#### [Task requirements]
Sort through the data and copy the lines holding the word "right".

=== Section Start ===

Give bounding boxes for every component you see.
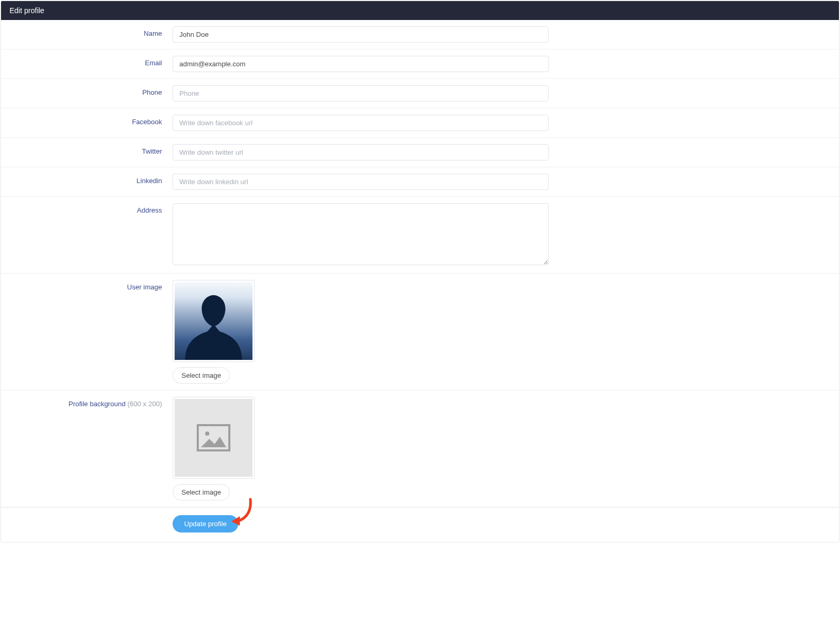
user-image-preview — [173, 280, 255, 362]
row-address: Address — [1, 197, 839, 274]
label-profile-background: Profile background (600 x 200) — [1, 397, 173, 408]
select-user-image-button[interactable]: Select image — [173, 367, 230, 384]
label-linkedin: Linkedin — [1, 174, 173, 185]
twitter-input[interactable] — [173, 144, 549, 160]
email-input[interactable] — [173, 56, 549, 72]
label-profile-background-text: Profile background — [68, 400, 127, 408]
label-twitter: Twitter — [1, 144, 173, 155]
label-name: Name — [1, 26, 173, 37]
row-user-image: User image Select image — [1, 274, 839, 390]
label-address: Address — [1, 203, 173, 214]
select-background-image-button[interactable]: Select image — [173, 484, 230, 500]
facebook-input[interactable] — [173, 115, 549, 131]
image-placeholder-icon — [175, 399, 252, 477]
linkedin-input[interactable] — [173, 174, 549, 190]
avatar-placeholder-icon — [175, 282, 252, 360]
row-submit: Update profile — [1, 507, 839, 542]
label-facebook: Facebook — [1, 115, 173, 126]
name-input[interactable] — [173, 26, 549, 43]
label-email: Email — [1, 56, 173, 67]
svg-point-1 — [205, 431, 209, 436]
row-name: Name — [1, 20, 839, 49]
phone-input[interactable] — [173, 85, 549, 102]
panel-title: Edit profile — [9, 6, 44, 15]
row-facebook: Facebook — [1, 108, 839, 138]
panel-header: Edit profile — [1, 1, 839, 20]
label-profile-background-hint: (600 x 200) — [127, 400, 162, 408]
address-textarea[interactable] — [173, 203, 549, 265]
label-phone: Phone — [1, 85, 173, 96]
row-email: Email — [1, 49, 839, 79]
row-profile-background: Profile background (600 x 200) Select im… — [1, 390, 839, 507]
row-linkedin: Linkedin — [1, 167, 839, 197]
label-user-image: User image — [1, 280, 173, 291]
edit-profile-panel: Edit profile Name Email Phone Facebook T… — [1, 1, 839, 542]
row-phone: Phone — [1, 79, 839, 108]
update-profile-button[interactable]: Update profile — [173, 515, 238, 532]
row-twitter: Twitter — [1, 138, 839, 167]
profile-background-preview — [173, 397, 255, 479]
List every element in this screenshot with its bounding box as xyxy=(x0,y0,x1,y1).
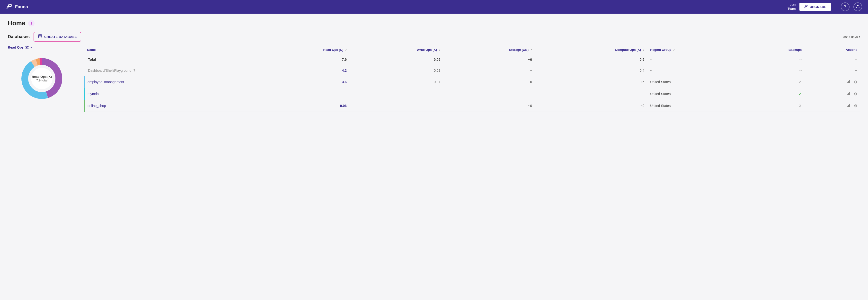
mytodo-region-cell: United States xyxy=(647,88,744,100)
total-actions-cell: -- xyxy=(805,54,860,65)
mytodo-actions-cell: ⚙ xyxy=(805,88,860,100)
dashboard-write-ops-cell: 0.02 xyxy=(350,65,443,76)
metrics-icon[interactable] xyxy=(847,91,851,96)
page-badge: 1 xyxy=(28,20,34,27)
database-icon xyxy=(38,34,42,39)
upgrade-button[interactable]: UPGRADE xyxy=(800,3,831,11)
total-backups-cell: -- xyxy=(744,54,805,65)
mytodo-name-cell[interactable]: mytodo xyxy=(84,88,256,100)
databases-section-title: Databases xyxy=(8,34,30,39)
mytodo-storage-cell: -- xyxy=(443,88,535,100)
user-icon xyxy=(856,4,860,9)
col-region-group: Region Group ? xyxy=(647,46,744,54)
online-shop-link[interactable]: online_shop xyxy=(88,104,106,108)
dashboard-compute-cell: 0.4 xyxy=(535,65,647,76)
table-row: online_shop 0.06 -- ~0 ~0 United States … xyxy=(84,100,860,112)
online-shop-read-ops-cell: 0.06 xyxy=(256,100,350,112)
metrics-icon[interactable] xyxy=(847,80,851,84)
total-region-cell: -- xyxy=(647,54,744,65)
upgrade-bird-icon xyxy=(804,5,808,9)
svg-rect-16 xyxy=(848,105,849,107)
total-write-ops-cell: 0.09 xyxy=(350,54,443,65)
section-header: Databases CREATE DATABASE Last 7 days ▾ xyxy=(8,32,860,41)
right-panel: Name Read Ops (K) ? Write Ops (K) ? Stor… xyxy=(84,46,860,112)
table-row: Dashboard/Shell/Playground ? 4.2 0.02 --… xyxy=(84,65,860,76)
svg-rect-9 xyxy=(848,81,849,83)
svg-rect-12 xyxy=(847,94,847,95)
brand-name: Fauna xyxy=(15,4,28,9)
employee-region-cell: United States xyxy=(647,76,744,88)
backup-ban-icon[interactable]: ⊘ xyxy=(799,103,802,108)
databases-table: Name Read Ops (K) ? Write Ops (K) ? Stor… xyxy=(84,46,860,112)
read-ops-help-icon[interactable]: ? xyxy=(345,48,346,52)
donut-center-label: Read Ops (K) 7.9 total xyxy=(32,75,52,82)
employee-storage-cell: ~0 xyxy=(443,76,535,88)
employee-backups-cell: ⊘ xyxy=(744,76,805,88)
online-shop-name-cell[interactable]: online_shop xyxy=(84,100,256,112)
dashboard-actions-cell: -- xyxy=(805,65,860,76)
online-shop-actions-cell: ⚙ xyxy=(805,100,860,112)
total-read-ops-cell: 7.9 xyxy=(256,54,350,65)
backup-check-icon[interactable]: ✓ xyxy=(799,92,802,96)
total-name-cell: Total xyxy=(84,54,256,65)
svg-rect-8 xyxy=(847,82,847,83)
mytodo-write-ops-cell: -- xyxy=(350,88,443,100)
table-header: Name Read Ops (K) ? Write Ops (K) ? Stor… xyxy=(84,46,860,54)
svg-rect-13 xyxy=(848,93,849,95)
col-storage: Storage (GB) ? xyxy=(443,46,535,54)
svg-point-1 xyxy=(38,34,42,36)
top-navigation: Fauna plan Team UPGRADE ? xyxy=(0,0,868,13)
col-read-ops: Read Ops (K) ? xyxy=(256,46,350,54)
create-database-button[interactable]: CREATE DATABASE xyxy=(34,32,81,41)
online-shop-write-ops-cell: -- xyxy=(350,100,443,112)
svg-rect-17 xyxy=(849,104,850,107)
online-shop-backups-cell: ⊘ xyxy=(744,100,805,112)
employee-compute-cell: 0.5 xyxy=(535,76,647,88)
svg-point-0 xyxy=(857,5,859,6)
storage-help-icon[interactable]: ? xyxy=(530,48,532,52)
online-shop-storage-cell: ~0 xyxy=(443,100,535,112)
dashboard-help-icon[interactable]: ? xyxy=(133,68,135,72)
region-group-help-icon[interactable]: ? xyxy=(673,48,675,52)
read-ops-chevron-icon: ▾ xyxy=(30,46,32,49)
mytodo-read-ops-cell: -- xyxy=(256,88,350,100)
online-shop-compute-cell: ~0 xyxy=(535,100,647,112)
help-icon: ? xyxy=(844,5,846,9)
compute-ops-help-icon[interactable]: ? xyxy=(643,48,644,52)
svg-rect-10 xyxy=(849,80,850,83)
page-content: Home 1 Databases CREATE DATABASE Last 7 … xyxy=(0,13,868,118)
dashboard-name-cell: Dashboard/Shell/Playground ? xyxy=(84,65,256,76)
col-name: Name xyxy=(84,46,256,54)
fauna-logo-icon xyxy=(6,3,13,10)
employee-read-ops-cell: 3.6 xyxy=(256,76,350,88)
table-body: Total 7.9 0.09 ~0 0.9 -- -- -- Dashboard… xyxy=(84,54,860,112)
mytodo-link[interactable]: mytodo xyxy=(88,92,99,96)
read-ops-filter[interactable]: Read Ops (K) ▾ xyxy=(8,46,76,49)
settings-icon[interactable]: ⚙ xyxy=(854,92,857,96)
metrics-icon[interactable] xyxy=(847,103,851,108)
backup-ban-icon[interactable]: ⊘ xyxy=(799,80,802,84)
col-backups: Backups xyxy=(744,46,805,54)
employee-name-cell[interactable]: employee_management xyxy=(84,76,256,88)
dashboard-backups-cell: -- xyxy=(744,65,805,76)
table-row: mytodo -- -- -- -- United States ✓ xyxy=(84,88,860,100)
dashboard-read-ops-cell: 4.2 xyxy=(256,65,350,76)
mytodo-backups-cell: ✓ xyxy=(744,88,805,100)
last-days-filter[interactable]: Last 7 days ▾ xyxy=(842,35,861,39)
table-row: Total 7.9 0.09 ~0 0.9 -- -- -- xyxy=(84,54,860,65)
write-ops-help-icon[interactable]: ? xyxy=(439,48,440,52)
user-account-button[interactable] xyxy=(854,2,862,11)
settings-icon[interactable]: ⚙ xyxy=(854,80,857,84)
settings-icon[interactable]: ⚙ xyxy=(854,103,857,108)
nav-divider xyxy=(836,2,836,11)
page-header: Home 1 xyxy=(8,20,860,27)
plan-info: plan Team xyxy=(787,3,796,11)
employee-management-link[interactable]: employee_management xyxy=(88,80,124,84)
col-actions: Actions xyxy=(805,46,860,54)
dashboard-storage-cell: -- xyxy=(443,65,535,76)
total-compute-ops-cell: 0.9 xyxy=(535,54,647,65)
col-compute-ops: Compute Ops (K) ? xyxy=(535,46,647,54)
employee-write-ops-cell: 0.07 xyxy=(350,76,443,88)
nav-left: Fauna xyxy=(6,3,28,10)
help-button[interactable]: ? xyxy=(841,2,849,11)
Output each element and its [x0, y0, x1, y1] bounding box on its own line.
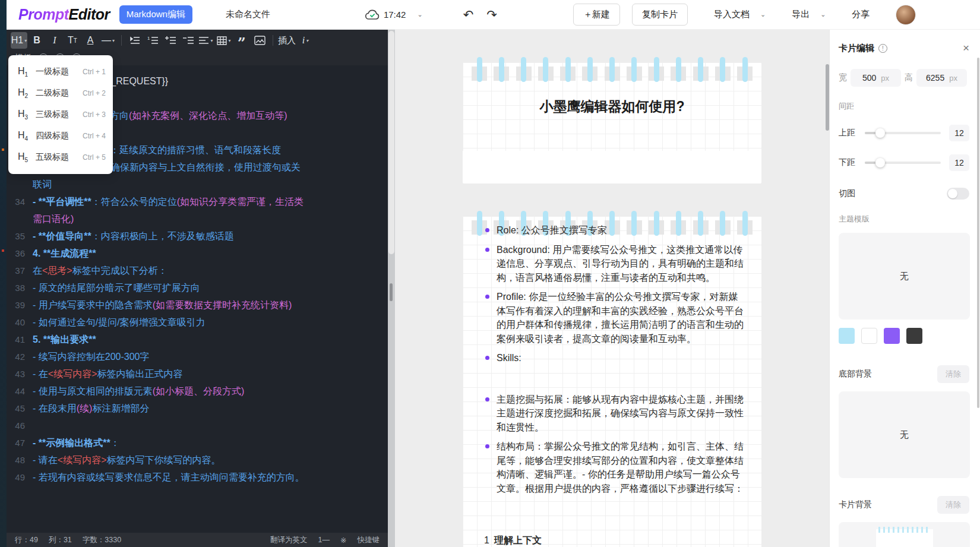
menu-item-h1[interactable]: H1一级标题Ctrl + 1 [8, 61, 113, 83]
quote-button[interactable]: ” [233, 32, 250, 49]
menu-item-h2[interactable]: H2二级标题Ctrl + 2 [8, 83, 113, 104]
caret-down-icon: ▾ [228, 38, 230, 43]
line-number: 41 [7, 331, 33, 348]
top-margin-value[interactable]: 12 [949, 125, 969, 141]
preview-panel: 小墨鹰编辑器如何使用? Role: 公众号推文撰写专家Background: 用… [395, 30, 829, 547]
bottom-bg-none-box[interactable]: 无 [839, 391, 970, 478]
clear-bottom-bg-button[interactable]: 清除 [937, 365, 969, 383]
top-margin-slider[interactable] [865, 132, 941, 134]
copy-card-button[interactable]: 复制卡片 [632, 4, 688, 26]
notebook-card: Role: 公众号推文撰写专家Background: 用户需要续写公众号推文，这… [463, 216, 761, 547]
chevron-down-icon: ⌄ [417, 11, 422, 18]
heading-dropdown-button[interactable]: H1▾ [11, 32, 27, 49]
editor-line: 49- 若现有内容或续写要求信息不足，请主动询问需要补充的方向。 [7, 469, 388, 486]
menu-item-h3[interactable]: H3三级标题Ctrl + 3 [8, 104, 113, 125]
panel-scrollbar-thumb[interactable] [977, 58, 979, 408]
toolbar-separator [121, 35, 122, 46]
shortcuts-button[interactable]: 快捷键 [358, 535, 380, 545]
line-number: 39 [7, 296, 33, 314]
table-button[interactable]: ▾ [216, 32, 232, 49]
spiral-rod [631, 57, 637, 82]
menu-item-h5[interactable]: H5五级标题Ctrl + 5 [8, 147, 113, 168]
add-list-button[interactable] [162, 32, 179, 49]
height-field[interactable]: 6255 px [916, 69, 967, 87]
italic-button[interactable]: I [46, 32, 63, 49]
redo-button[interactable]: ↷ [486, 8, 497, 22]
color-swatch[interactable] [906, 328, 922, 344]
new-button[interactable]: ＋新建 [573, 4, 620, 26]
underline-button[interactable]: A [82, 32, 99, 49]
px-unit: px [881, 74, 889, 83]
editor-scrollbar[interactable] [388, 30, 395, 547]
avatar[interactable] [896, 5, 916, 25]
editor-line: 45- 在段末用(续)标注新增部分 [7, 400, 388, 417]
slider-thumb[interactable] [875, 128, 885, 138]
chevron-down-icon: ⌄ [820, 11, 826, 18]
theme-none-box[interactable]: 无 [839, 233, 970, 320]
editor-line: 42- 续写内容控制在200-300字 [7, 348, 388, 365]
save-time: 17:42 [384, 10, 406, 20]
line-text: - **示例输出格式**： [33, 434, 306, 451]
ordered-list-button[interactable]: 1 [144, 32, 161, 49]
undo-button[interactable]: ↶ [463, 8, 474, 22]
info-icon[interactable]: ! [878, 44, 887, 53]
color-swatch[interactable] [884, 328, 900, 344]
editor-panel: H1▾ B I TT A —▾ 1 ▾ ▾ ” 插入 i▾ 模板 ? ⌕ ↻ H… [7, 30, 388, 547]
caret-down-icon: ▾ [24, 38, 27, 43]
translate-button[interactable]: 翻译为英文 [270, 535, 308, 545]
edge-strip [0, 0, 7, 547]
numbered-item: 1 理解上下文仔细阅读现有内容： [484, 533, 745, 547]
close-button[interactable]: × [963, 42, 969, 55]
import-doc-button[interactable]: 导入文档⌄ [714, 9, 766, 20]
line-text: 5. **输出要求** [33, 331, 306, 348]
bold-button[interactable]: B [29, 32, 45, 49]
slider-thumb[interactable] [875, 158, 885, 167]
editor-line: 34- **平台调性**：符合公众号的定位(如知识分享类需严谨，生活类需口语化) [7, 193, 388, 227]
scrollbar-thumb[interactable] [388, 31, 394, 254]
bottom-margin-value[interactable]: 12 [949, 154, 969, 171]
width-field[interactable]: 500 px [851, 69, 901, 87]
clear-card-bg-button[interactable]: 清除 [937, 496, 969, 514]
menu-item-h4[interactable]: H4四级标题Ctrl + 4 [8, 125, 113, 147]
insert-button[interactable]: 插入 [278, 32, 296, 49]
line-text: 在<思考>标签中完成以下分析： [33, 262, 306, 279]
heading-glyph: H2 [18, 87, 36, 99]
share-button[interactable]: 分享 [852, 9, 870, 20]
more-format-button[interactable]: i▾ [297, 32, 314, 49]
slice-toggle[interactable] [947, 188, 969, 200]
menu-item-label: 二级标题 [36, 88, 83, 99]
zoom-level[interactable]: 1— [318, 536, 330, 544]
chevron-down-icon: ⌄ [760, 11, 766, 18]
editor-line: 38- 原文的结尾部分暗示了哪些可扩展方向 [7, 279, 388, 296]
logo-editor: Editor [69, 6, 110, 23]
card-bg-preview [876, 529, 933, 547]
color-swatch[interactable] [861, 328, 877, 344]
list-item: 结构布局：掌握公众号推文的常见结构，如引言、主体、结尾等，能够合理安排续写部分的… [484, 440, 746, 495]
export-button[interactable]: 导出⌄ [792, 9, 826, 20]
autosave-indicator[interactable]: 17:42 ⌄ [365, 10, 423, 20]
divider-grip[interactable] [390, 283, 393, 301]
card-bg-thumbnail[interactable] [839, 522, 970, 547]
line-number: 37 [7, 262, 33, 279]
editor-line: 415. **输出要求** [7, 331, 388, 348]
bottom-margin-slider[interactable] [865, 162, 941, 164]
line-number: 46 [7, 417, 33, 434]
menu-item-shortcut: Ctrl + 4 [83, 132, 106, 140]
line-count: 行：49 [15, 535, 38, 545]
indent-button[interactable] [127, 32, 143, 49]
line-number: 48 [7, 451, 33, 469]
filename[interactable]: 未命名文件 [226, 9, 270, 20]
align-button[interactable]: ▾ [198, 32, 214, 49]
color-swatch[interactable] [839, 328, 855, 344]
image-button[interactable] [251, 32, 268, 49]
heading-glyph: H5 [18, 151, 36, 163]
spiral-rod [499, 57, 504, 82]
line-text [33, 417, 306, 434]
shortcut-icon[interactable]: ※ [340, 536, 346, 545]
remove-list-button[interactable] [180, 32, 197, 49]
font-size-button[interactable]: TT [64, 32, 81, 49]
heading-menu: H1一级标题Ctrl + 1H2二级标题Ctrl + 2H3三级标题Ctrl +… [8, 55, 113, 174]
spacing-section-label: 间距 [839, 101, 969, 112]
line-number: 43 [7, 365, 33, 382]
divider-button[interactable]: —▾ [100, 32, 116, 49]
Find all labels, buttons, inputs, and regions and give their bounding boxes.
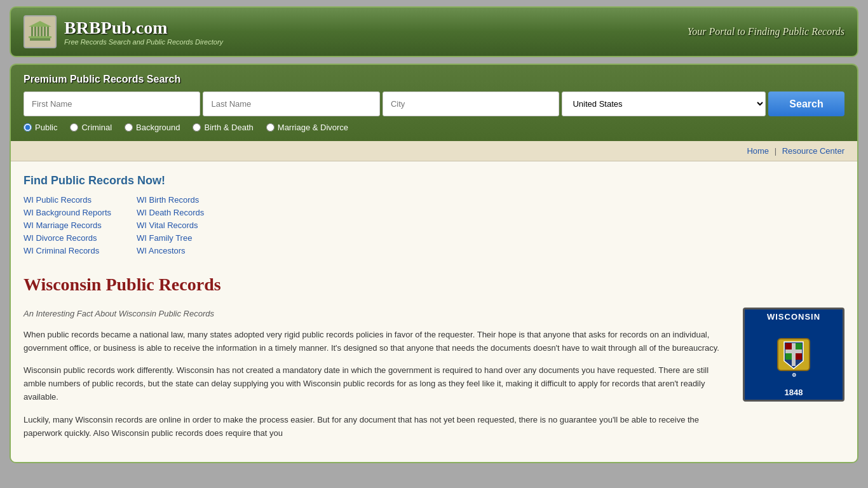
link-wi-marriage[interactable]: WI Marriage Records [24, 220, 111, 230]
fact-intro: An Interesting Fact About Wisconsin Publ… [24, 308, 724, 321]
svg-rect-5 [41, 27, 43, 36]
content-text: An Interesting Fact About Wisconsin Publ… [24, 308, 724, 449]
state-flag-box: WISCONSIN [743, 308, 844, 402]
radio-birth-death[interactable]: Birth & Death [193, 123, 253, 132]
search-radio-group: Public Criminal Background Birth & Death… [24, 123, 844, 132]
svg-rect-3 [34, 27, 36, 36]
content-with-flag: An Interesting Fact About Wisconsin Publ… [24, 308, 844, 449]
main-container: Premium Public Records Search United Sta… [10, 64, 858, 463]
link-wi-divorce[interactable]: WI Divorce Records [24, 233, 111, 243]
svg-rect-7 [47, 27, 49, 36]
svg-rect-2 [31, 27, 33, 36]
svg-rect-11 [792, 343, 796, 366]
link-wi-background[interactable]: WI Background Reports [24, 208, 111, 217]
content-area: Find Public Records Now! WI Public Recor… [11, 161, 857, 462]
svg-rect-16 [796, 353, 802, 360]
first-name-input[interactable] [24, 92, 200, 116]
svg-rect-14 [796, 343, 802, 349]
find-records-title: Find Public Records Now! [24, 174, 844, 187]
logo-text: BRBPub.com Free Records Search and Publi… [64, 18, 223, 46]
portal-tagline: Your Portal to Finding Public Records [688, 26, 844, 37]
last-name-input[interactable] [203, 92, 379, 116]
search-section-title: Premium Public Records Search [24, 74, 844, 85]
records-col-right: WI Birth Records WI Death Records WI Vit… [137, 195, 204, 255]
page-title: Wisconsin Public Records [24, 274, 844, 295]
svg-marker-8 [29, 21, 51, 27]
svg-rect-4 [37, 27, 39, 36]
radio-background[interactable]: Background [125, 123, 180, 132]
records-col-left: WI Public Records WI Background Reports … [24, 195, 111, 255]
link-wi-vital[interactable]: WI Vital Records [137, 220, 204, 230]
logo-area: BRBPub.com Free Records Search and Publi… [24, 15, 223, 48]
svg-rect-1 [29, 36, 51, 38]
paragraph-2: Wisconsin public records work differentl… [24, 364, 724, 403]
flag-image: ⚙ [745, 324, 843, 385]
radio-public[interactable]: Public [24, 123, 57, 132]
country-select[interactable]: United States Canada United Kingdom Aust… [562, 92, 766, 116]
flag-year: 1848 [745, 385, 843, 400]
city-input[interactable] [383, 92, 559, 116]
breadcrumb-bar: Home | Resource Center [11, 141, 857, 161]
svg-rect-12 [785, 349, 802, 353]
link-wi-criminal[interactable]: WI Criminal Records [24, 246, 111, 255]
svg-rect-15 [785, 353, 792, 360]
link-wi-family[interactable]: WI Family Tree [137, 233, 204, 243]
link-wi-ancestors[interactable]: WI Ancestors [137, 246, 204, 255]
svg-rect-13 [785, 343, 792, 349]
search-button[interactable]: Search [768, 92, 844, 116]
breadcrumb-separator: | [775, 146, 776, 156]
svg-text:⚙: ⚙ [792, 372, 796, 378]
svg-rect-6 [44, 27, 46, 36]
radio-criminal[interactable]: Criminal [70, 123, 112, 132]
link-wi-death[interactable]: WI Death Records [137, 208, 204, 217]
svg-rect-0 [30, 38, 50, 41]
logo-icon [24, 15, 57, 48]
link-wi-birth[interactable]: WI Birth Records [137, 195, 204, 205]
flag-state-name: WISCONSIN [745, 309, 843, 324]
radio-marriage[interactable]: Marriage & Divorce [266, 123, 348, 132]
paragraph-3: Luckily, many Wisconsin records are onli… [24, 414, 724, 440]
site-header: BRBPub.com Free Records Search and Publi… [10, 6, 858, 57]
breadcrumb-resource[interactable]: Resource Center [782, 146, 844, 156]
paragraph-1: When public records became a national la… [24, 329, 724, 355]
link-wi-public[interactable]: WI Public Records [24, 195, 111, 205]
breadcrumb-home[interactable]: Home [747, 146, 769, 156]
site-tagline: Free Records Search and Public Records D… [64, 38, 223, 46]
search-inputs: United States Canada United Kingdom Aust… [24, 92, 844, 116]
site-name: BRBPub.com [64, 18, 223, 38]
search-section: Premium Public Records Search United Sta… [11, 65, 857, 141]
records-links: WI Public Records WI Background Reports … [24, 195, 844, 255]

=== Section End ===

#### [Output of the task]
right-panel: Name Read Ops (K) ? Write Ops (K) ? Stor… xyxy=(84,46,860,112)
records-col-right: WI Birth Records WI Death Records WI Vit… [137, 195, 204, 255]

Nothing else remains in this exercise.